There but for the – Ali Smith
Penguin Books, 2012, 357 pages
(Le fait est en français - Editions de l'Olivier, 2014)
‘The fact is, imagine a man sitting on an exercise bike in a spare room.’
Lors d’un dîner donné à Greenwich chez les Lee, Miles Garth, un des invités, va s’éclipser pour ne jamais revenir à table. Or il s’avère que Miles s’est enfermé dans une des chambres à l’étage, et que selon toute probabilité il ne compte pas en sortir.
Cette situation anormale va conduire des personnes très diverses à revoir leur comportement, leur façon d’appréhender le monde.

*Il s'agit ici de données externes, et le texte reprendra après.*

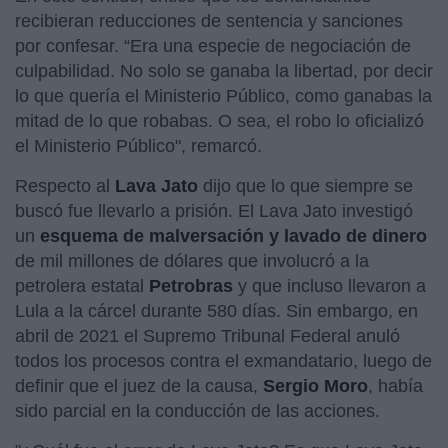
recibieran reducciones de sentencia y sanciones
por confesar. “Era una especie de negociación de
culpabilidad. No solo se ganaba la libertad, por decir
lo que quería el Ministerio Público, como ganabas la
mitad de lo que robabas. O sea, el robo lo oficializó
el Ministerio Público", remarcó.
Respecto al
Lava Jato
dijo que lo que siempre se
buscó fue llevarlo a prisión. El Lava Jato investigó
un
esquema de malversación y lavado de dinero
de mil millones de dólares que involucró a la
petrolera estatal
Petrobras
y que incluso llevaron a
Lula a la cárcel durante 580 días. Sin embargo, en
abril de 2021 el Supremo Tribunal Federal anuló
todos los procesos contra el exmandatario, luego de
definir que el juez de la causa,
Sergio Moro
, había
sido parcial en la conducción de las acciones.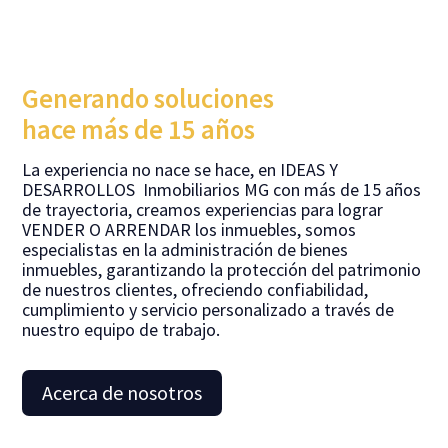
Generando soluciones
hace más de 15 años
La experiencia no nace se hace, en IDEAS Y
DESARROLLOS Inmobiliarios MG con más de 15 años
de trayectoria, creamos experiencias para lograr
VENDER O ARRENDAR los inmuebles, somos
especialistas en la administración de bienes
inmuebles, garantizando la protección del patrimonio
de nuestros clientes, ofreciendo confiabilidad,
cumplimiento y servicio personalizado a través de
nuestro equipo de trabajo.
Acerca de nosotros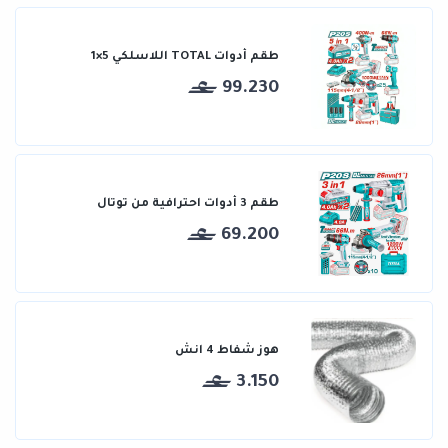
طقم أدوات TOTAL اللاسلكي 5×1
99.230
طقم 3 أدوات احترافية من توتال
69.200
هوز شفاط 4 انش
3.150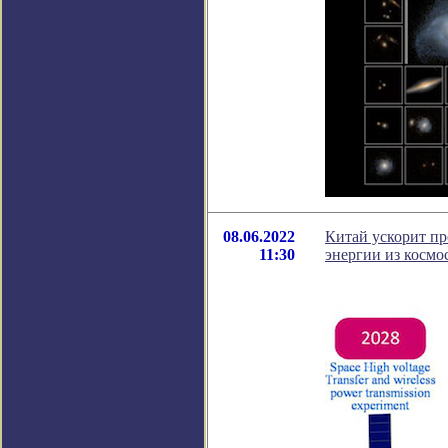
08.06.2022
Китай ускорит пр
11:30
энергии из космо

En quatre parties, Ali Smith a créé une œuvre très habile qui fait sens au point que le lecteur ne peut qu’être franchement admiratif. Si la maîtrise narrative joue un rôle prépondérant dans ce roman, on ne peut pas, néanmoins, réduire ce livre à une simple question de technicité ; cette dernière est très bien utilisée au service d’un message qui n’a rien d’impersonnel et témoigne d’une sensibilité tout à fait à mon goût. Ali Smith repousse les frontières de la fiction, non seulement dans sa façon de découper le livre, mais aussi dans celle d’utiliser les flux de conscience des personnages qui se croisent, se superposent et créent des connections enchanteresses.

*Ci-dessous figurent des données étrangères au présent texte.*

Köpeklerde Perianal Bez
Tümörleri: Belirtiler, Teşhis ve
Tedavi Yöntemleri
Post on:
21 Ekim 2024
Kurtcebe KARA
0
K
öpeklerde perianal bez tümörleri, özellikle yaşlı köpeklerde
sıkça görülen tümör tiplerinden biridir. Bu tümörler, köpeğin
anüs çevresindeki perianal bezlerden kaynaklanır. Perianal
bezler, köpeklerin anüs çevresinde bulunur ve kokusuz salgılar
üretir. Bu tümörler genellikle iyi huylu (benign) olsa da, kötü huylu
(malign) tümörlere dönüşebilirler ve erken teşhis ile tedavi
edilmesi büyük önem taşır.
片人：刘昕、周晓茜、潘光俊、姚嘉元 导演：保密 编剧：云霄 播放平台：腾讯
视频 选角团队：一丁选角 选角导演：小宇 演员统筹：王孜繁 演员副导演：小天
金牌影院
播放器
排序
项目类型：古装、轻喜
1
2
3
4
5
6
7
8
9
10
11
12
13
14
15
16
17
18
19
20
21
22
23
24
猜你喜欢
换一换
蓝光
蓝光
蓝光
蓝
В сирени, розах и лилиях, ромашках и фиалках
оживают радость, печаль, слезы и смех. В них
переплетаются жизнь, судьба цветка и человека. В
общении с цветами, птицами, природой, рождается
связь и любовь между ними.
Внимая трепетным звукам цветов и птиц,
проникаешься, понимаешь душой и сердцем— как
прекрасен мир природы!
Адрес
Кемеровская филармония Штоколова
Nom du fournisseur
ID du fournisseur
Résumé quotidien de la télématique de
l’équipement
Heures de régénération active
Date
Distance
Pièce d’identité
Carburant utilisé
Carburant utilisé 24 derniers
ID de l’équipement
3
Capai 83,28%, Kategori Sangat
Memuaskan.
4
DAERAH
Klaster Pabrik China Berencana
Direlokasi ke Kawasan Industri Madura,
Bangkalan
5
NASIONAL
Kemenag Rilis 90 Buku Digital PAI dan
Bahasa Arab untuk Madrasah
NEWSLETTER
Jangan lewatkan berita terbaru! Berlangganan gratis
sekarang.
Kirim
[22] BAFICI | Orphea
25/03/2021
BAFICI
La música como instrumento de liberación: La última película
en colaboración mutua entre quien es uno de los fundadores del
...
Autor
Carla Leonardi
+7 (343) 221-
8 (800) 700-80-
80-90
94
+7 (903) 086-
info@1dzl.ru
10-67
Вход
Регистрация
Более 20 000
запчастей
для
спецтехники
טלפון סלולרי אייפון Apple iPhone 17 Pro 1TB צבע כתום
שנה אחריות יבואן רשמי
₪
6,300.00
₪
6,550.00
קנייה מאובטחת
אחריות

Ce qui est également séduisant dans ce roman, c’est le mélange de réflexion et d’humour. Le premier ingrédient est efficace sans peser, et le second apporte à la fois profondeur et légèreté. Ce mix se retrouve tout particulièrement dans le personnage de Brooke Bayoude, une enfant de 9 ans présente au fameux dîner, dont la curiosité est encouragée par ses parents qui répondent à ses questions le plus sérieusement du monde et ne la considèrent pas comme un interlocuteur de seconde catégorie (ce que, de toute façon, Brooke n’autorise pas : ‘You are lecturing me […] I resist all attempts at lecturing and indoctrination.’, dira-t-elle à son père à un moment donné). Par sa vivacité d’esprit qui désarçonne, sa capacité à intégrer toute nouveauté comme les jeux de mots, son humour pince-sans-rire, son irrévérence aussi (si dans vingt ans, une seule chose doit me rester de ce livre, ce sera bien : ‘Duh. Obviously’), mais également le fait qu’elle est encore une enfant, c’est-à-dire un être encore sensible au jeu, au « faire semblant » et au pouvoir de l’imagination, Brooke est un personnage moteur dont la voix nous interpelle.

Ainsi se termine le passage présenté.